If Richard’s heart was racing also, he gave no sign of it. She stood and watched him put away two stacks of pancakes, holding his fork in the civilized grip that she happened to know Walter had taught him as a freshman at college.
“What are your plans for the day?” he asked her with low to moderate interest.
“Gosh. I hadn’t thought about it. Nothing! I’m on vacation. I think I’m going to do nothing this morning, and then make you some lunch.”
He nodded and ate, and it occurred to her that she was a person who dwelt in fantasies with essentially no relation to reality. She went to the bathroom and sat on the closed toilet lid, her heart racing, until she heard Richard go outside and begin handling lumber. There’s a hazardous sadness to the first sounds of someone else’s work in the morning; it’s as if stillness experiences pain in being broken. The first minute of the workday reminds you of all the other minutes that a day consists of, and it’s never a good thing to think of minutes as individuals. Only after other minutes have joined the naked, lonely first minute does the day become more safely integrated in its dayness. Patty waited for this to happen before she left the bathroom.
She took War and Peace out to the grassy knoll, with the vague ancient motive of impressing Richard with her literacy, but she was mired in a military section and kept reading the same page over and over. A melodious bird that Walter had despaired of teaching her the proper name of, a veery or a vireo, grew accustomed to her presence and began to sing in a tree directly above her. Its song was like an idée fixe that it couldn’t get out of its little head.
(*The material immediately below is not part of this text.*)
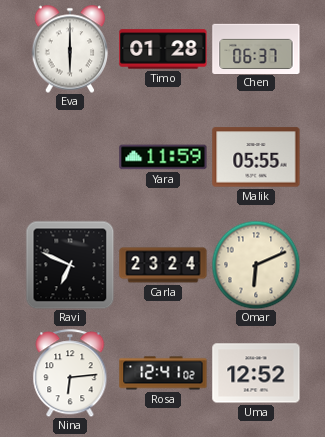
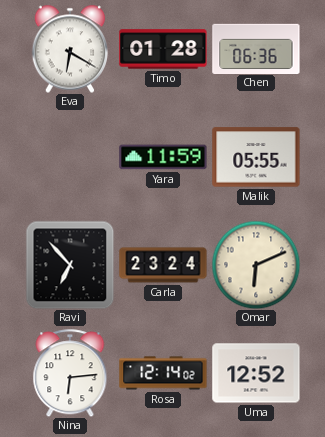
Eva: 6:00 -> 6:20
Chen: 06:37 -> 06:36
Ravi: 6:49 -> 6:53
Rosa: 12:41 -> 12:14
How she felt: as if a ruthless and well-organized party of resistance fighters had assembled under cover of the darkness of her mind, and so it was imperative not to let the spotlight of her conscience shine anywhere near them, not even for one second. Her love of Walter and her loyalty to him, her wish to be a good person, her understanding of Walter’s lifelong competition with Richard, her sober appraisal of Richard’s character, and just the all-around shittiness of sleeping with your spouse’s best friend: these superior considerations stood ready to annihilate the resistance fighters. And so she had to keep the forces of conscience fully diverted. She couldn’t even allow herself to consider how she was dressing—she had to instantly deflect the thought of putting on a particular flattering sleeveless item before taking midmorning coffee and cookies out to Richard, she had to flick that thought right away from her—because the tiniest hint of ordinary flirting would attract the searchlight, and the spectacle it illuminated would be just too revolting and shameful and pathetic. Even if Richard wasn’t disgusted by it, she herself would be. And if he noticed it and called her out on it, the way he’d called her out on her drinking: disaster, humiliation, the worst.
Her pulse, however, knew—and was telling her with its racing—that she would probably not have another chance like this. Not before she was fully over the hill physically. Her pulse was registering her keen covert awareness that the fishing camp in Saskatchewan could only be reached by biplane, radio, or satellite phone, and that Walter would not be calling her in the next five days unless there was an emergency.
She left Richard’s lunch on the table and drove to the nearby tiny town of Fen City. She could see how easily she could have a traffic accident, and became so lost in imagining herself killed and Walter sobbing over her mutilated body and Richard stoically comforting him that she almost ran the only stop sign in Fen City; she dimly heard the screaming of her brakes.